Lebih lanjut, Bima Arya menekankan pentingnya peningkatan kapasitas sumber daya manusia aparatur, penguatan kemandirian fiskal daerah, serta kesiapan menghadapi tantangan global dan nasional. Pemerintah pusat juga terus mendorong efisiensi anggaran dan transformasi budaya kerja sebagai bagian dari reformasi birokrasi.

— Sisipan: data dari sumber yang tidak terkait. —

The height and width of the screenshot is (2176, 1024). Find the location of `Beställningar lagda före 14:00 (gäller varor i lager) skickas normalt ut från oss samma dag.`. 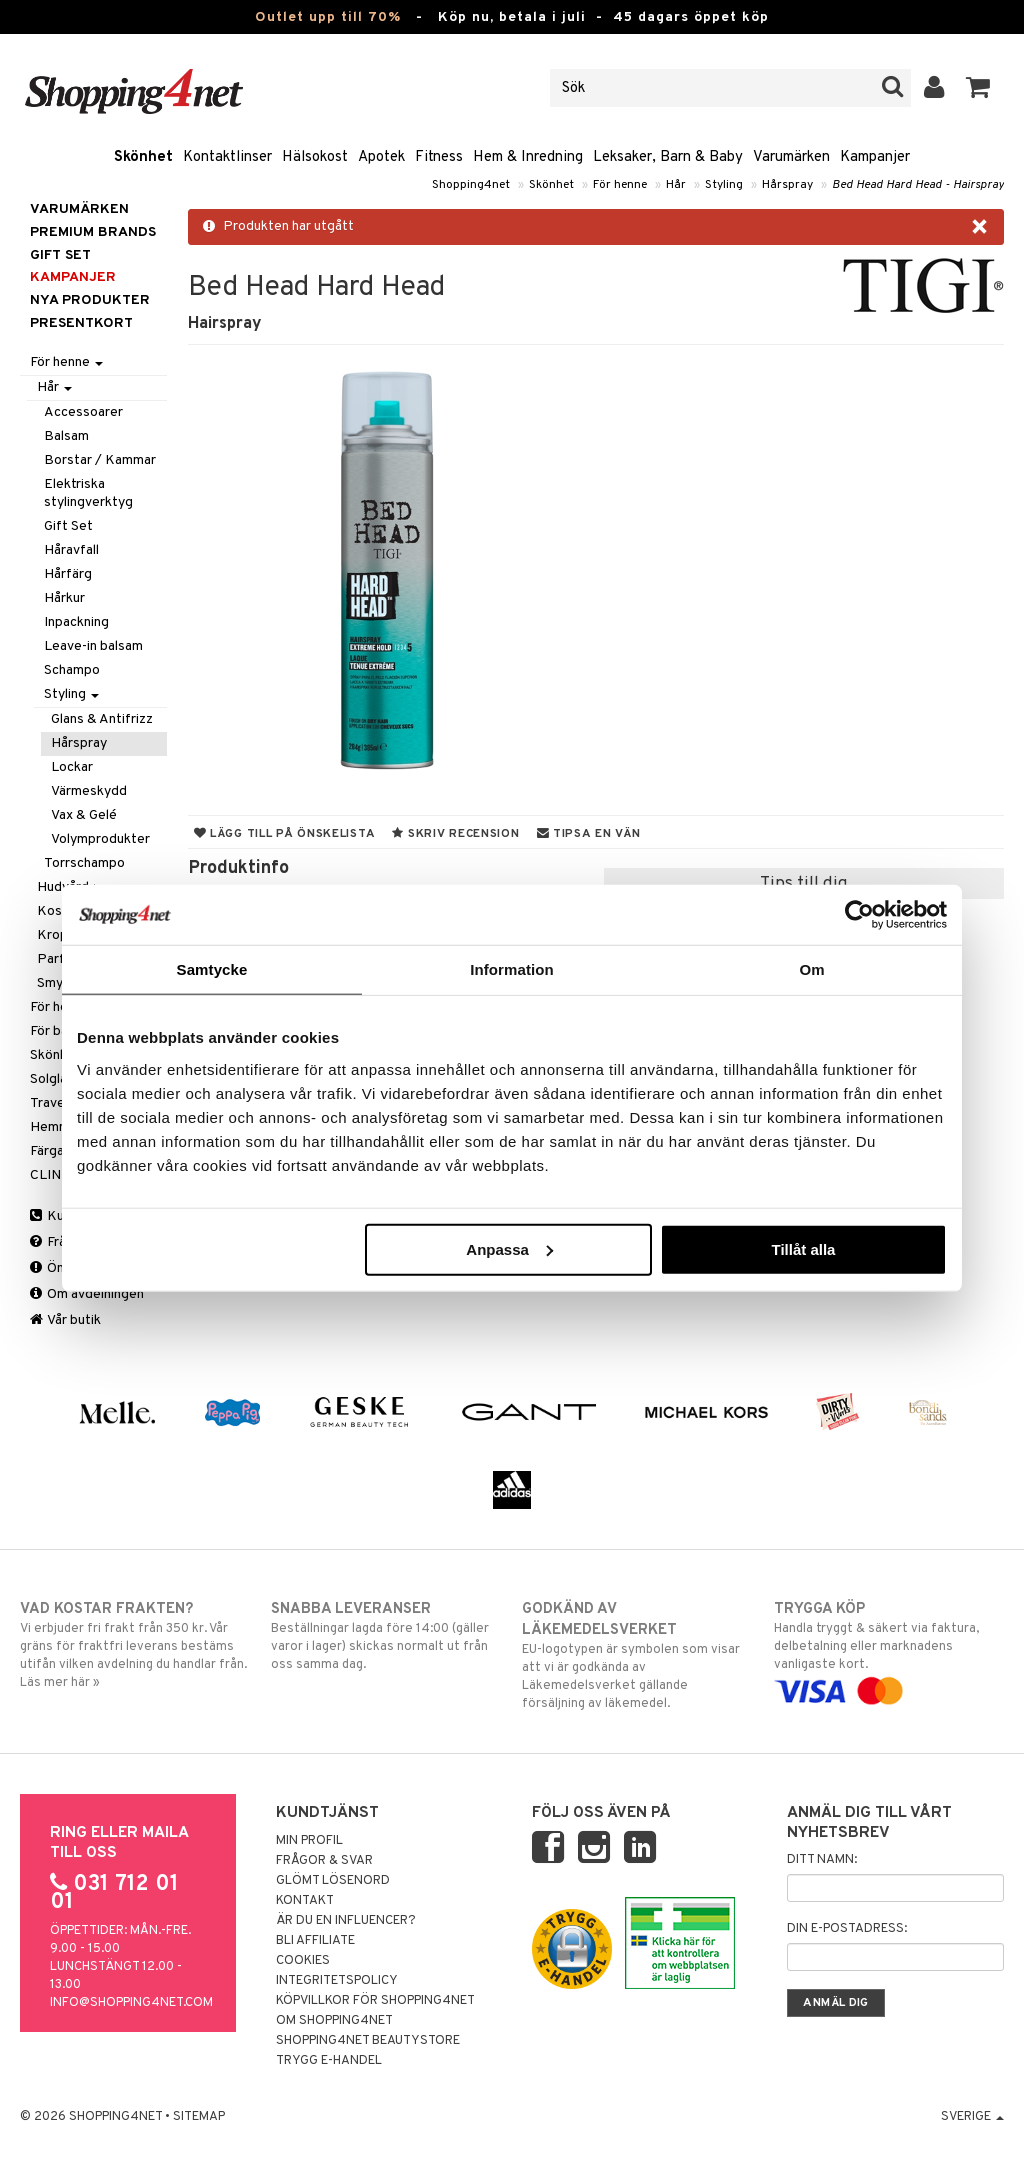 Beställningar lagda före 14:00 (gäller varor i lager) skickas normalt ut från oss samma dag. is located at coordinates (386, 1636).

Sementara itu, Walikota Denpasar, I Gusti Ngurah Jaya Negara, menyampaikan ucapan terima kasih atas penghargaan yang diberikan oleh Kementerian Dalam Negeri kepada Pemkot Denpasar. Jaya Negara menegaskan bahwa capaian ini menjadi motivasi sekaligus bahan evaluasi berkelanjutan dalam meningkatkan kualitas penyelenggaraan pemerintahan dan pelayanan kepada masyarakat.

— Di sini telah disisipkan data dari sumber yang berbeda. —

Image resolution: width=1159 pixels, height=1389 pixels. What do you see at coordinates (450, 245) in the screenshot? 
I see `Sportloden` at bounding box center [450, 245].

“Penghargaan ini menjadi penyemangat bagi kami untuk terus berbenah dan meningkatkan kinerja. Kami juga berharap pendampingan dan motivasi dari Kemendagri dapat terus diberikan agar kualitas pelayanan publik di Kota Denpasar semakin optimal,” ujar Jaya Negara.
Lebih lanjut, pihaknya menegaskan komitmen untuk terus memperkuat implementasi otonomi daerah melalui inovasi layanan, peningkatan kinerja aparatur, serta sinergi dengan masyarakat guna mewujudkan pembangunan yang berkelanjutan dan berdaya saing.
Walikota Jaya Negara juga mengucapkan selamat Hari Otonomi Daerah ke-30, seraya berharap semangat otonomi daerah terus menjadi landasan dalam menghadirkan pemerintahan yang efektif dan berpihak pada kepentingan masyarakat. (eka/bi)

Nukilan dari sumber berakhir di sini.